Eva Bunkoczy drove to our interview in a lovingly restored blue 1965 Ford Mustang, the car she and her husband, Bela, gave their son, Mark, in 1990, and which Mark returned to them in 1997, nearly four years after he died.
Eva believes this.
She believes a ‘65 Mustang can travel from this life to the next and back - with the right person driving - making stops along the way to fulfill the wishes of a loving boy lost before his time.
She put it this way: “It’s as though the car had a mission, completed the mission and came back home to the people who needed it most.”
It’s only a car. It was white when they got it. Worn and a little rusted. Nothing special. Bela and Mark took it apart and reassembled it, piece by piece. It was a father and son project, more mechanical than spiritual. Everything else that happened can be written off as coincidence. Or luck. Or chance. Or fate.
He was their second child. Eva taught English. Bela was an aerospace engineer. They lived on the East Coast and in the Midwest before settling in Arizona in the early 1980s. They had a daughter and a son and a nice house and cars, the kind of life they’d dreamed about.
Then, one day, after Mark and his father were roughhousing, the boy complained of a stomachache. They took him to a doctor and, as Bela would say later, “Out of the blue came this horrible word - cancer.”
Mark was 13.
“It began as liver cancer but it spread to his lungs and to his bones,” Eva said. “There’s nothing more terrible that can happen to your child.”
It was at about that time they got the Mustang. Bela and Mark worked on it between Mark’s chemotherapy and radiation and his nine major surgeries. Mark enrolled at Brophy Prep. He wanted to be a doctor. He wanted more than anything to lead the life of a normal teenager.
It’s what his parents wanted for him - more than anything.
“You don’t get to choose such things,” Eva said. “We learned that the most important things in life are the things you can’t control. The best we could hope to do is to make our son as happy as possible, as free of pain as possible, and to deal with the fact this disease could not be cured.”
Mark only got to drive the Mustang once. When the cancer spread to his bones, the severe pain led Mark’s neurosurgeon to dissolve nerve endings in the boy’s back. He became a paraplegic.
”He never complained,” Eva said. “And he didn’t want us to be sad. He told me near the end that he wanted me to start a business of my own so I could donate some of the profits to things like cancer research. But I was in such a low emotional state, I couldn’t do it. I think Mark decided to do it himself.”
He died in late 1993.
The Mustang was stored in a garage, undriven, untouched.
In 1995, Eva and Bela decided Mark’s wish to help others could best be served by donating the car to charity. They made it part of an American Cancer Society fund-raiser. The car was auctioned for nearly $16,000.
“We felt like, yes, this was good,” Eva said. “We thought that would be the end of it.”
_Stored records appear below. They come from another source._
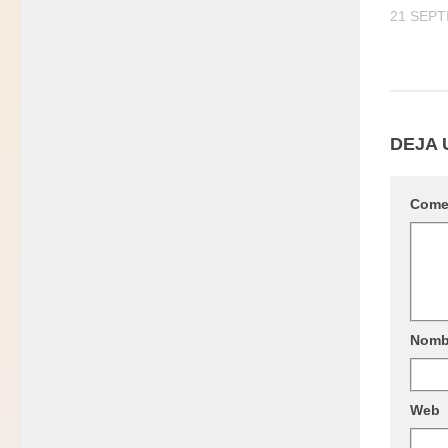
21 SEPT
DEJA 
Come
Nomb
Web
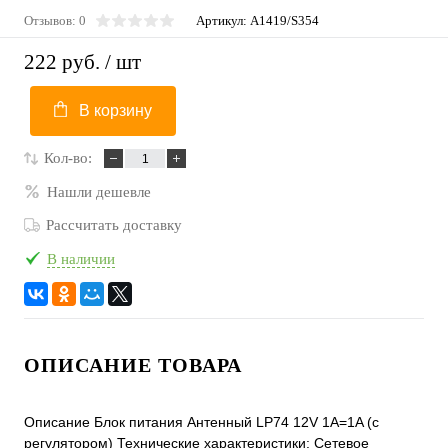
Отзывов: 0
Артикул:
A1419/S354
222 руб.
/ шт
В корзину
Кол-во:
Нашли дешевле
Рассчитать доставку
В наличии
ОПИСАНИЕ ТОВАРА
Описание Блок питания Антенный LP74 12V 1A=1A (с
регулятором) Технические характеристики: Сетевое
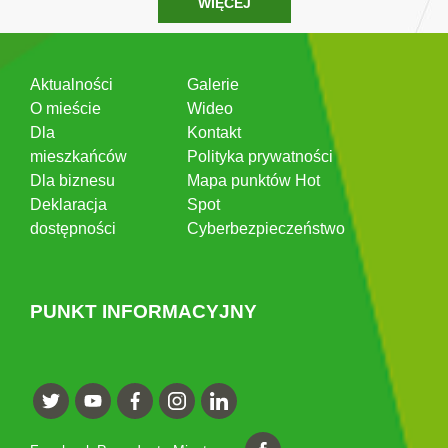
WIĘCEJ
Aktualności
Galerie
O mieście
Wideo
Dla
Kontakt
mieszkańców
Polityka prywatności
Dla biznesu
Mapa punktów Hot
Deklaracja
Spot
dostępności
Cyberbezpieczeństwo
PUNKT INFORMACYJNY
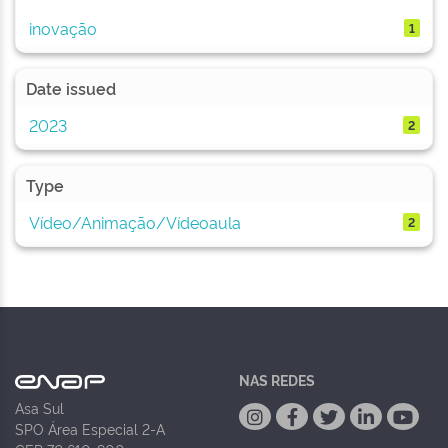
inovação
1
Date issued
2023
2
Type
Vídeo/Animação/Vídeoaula
2
NAS REDES
Asa Sul
SPO Área Especial 2-A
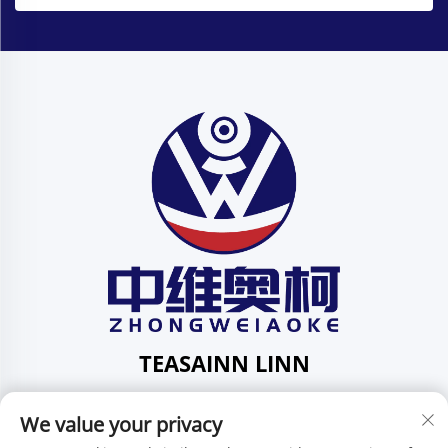
TEASAINN LINN
Add: 201, No. 1 Huafeng Street, Pingdi Community,
We value your privacy
Pingdi Subdistrict shenzhen guangdong China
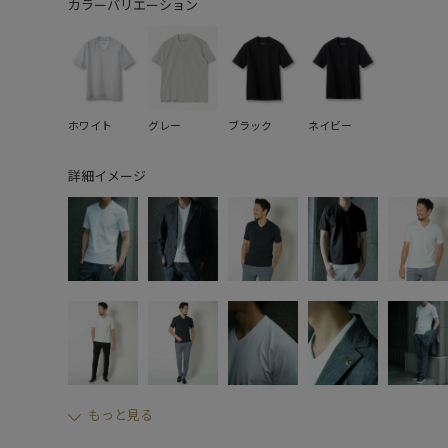
カラーバリエーション
ホワイト
グレー
ブラック
ネイビー
詳細イメージ
もっと見る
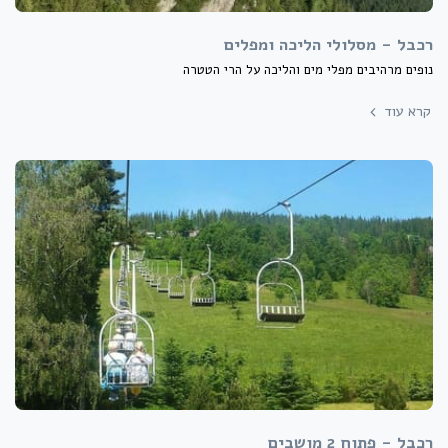
רכבל - מסלולי הליכה ומפלים
נופים מרהיבים מפלי מים והליכה על הרי הטטרה
קרא עוד
רכבל - פתוח 2 מושבים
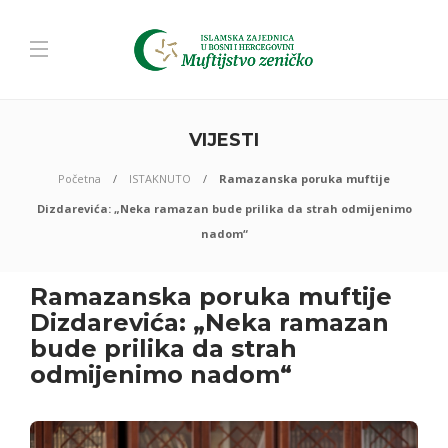
VIJESTI
Početna
ISTAKNUTO
Ramazanska poruka muftije
Dizdarevića: „Neka ramazan bude prilika da strah odmijenimo
nadom“
Ramazanska poruka muftije
Dizdarevića: „Neka ramazan
bude prilika da strah
odmijenimo nadom“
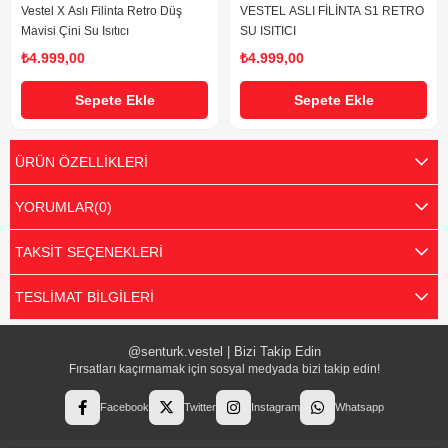
Vestel X Aslı Filinta Retro Düş
VESTEL ASLI FİLİNTA S1 RETRO
Mavisi Çini Su Isıtıcı
SU ISITICI
₺4.999,00
₺4.999,00
Sepete Ekle
Sepete Ekle
ÜRÜN ÖZELLIKLERI
YORUMLAR
(0)
TAKSIT SEÇENEKLERI
TESLIMAT BILGILERI
@senturk.vestel | Bizi Takip Edin
Fırsatları kaçırmamak için sosyal medyada bizi takip edin!
Facebook
Twitter
Instagram
Whatsapp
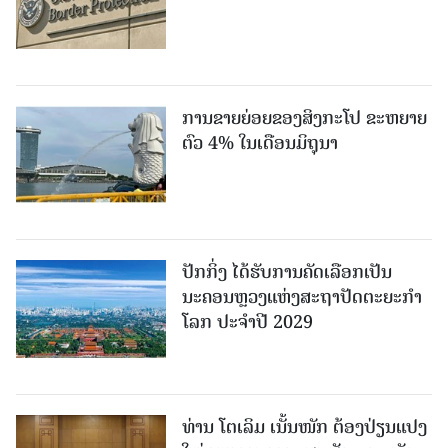
ການຂາຍຍ່ອຍຂອງສິງກະໂປ ຂະຫຍາຍ
ຕົວ 4% ໃນເດືອນມິຖຸນາ
ປັກກິ່ງ ໄດ້ຮັບການຄັດເລືອກເປັນ
ນະຄອນຫຼວງແຫ່ງສະຖາປັດຕະຍະກຳ
ໂລກ ປະຈຳປີ 2029
ທ່ານ ໂຕ​ເລິມ ເນັ້ນໜັກ ຕ້ອງ​ປ່ຽນ​ແປງ​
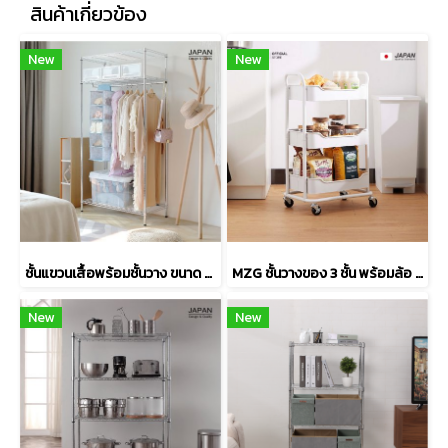
สินค้าเกี่ยวข้อง
New
New
ชั้นแขวนเสื้อพร้อมชั้นวาง ขนาด 90x45x180 สีโครเมี่ยม
MZG ชั้นวางของ 3 ชั้น พร้อมล้อ สีขาว
New
New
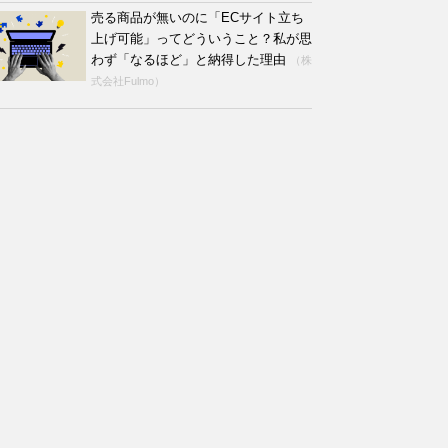
売る商品が無いのに「ECサイト立ち
上げ可能」ってどういうこと？私が思
わず「なるほど」と納得した理由
（株
式会社Fulmo）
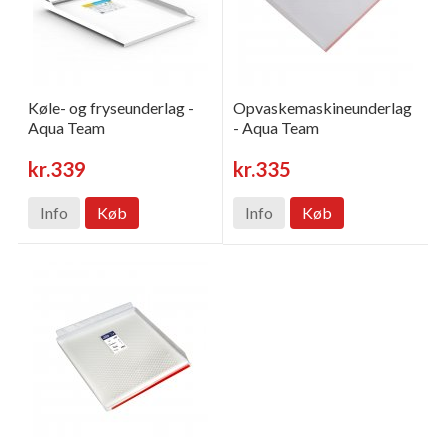
Køle- og fryseunderlag -
Opvaskemaskineunderlag
Aqua Team
- Aqua Team
kr.339
kr.335
Info
Køb
Info
Køb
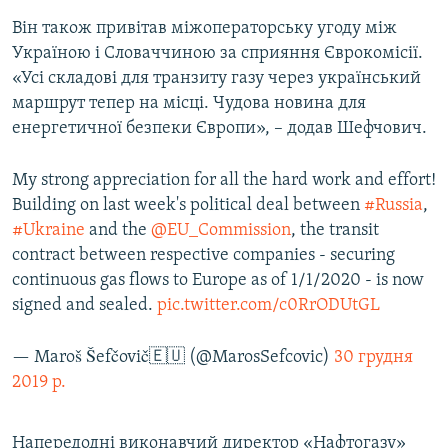
Він також привітав міжоператорську угоду між
Україною і Словаччиною за сприяння Єврокомісії.
«Усі складові для транзиту газу через український
маршрут тепер на місці. Чудова новина для
енергетичної безпеки Європи», – додав Шефчович.
My strong appreciation for all the hard work and effort!
Building on last week's political deal between
#Russia
,
#Ukraine
and the
@EU_Commission
, the transit
contract between respective companies - securing
continuous gas flows to Europe as of 1/1/2020 - is now
signed and sealed.
pic.twitter.com/c0RrODUtGL
— Maroš Šefčovič🇪🇺 (@MarosSefcovic)
30 грудня
2019 р.
Напередодні виконавчий директор «Нафтогазу»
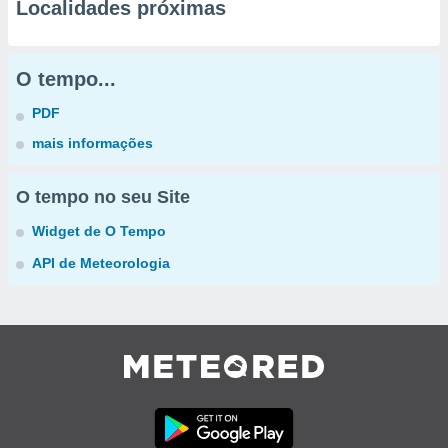
Localidades próximas
O tempo...
PDF
mais informações
O tempo no seu Site
Widget de O Tempo
API de Meteorologia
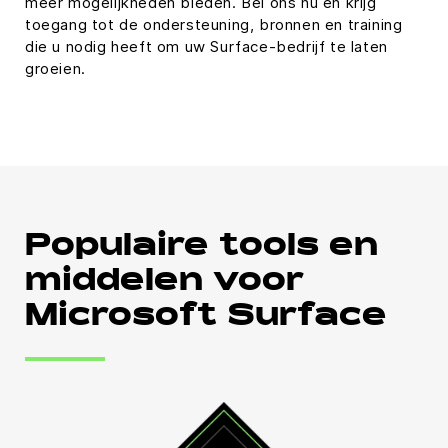
meer mogelijkheden bieden. Bel ons nu en krijg
toegang tot de ondersteuning, bronnen en training
die u nodig heeft om uw Surface-bedrijf te laten
groeien.
Populaire tools en
middelen voor
Microsoft Surface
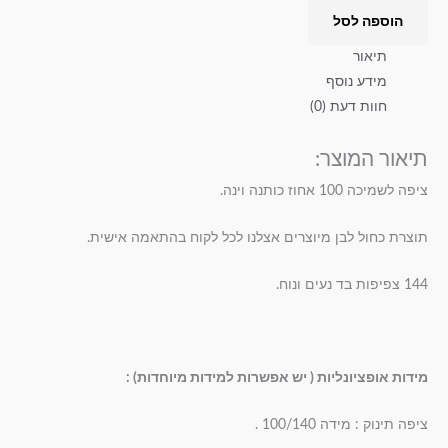
הוספה לסל
תיאור
מידע נוסף
חוות דעת (0)
תיאור המוצר:
ציפה לשמיכה 100 אחוז כותנה וינה.
תוצרת כחול לבן מיוצרים אצלנו לכל לקוח בהתאמה אישית.
144 צפיפות בד נעים ונוח.
מידות אופציונליות ( יש אפשרות למידות מיוחדות) :
ציפה תינוק : מידה 100/140 .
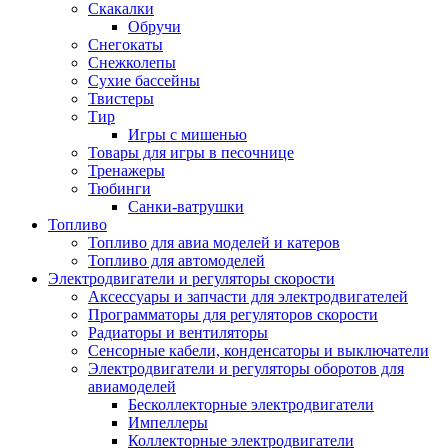
Скакалки
Обручи
Снегокаты
Снежколепы
Сухие бассейны
Твистеры
Тир
Игры с мишенью
Товары для игры в песочнице
Тренажеры
Тюбинги
Санки-ватрушки
Топливо
Топливо для авиа моделей и катеров
Топливо для автомоделей
Электродвигатели и регуляторы скорости
Аксессуары и запчасти для электродвигателей
Программаторы для регуляторов скорости
Радиаторы и вентиляторы
Сенсорные кабели, конденсаторы и выключатели
Электродвигатели и регуляторы оборотов для
авиамоделей
Бесколлекторные электродвигатели
Импеллеры
Коллекторные электродвигатели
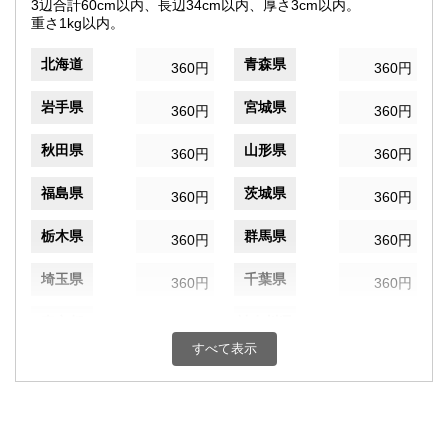
3辺合計60cm以内、長辺34cm以内、厚さ3cm以内。
重さ1kg以内。
北海道
青森県
360円
360円
岩手県
宮城県
360円
360円
秋田県
山形県
360円
360円
福島県
茨城県
360円
360円
栃木県
群馬県
360円
360円
埼玉県
千葉県
360円
360円
東京都
神奈川県
360円
360円
すべて表示
新潟県
富山県
360円
360円
石川県
福井県
360円
360円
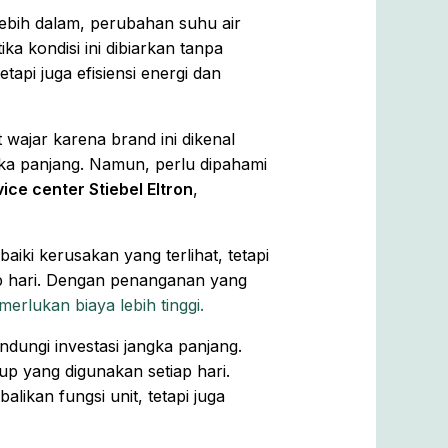
 lebih dalam, perubahan suhu air
a kondisi ini dibiarkan tanpa
api juga efisiensi energi dan
t wajar karena brand ini dikenal
gka panjang. Namun, perlu dipahami
ice center Stiebel Eltron
,
iki kerusakan yang terlihat, tetapi
ap hari. Dengan penanganan yang
rlukan biaya lebih tinggi.
ndungi investasi jangka panjang.
p yang digunakan setiap hari.
ikan fungsi unit, tetapi juga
But it wasn’t. The new owner of the Mustang donated it to the University of Arizona’s Cancer Research Center. This time, it was raffled off, earning thousands more for charity. The winner, in turn, donated the Mustang to the Arizona Kidney Foundation, for which the car earned thousands more.
“After all that good work, it was gone,” Eva said.
Bela Bunkoczy is not the type of person who scours the newspaper’s classified advertising section. One day last year, however, he came across a notice of a ‘65 Mustang for sale. Blue.
It was the car.
The couple bought it. When they opened the trunk, they found the original radio, which Mark had wrapped in plastic and put there. The car had only 700 more miles on it than when they’d donated it.
“It was like Mark had come back to us. This tragedy has taught me many things,” Eva said. “I’ve been confused and angry and hurt and sad and everything else. But I’ve also seen a lot of good. And I can tell you this: I no longer believe in coincidences.”
There are other explanations, of course. Luck. Serendipity. Accident. Fluke. Karma. It doesn’t matter. The interview ended and the blue Mustang pulled away. The mother behind the wheel. The son steering.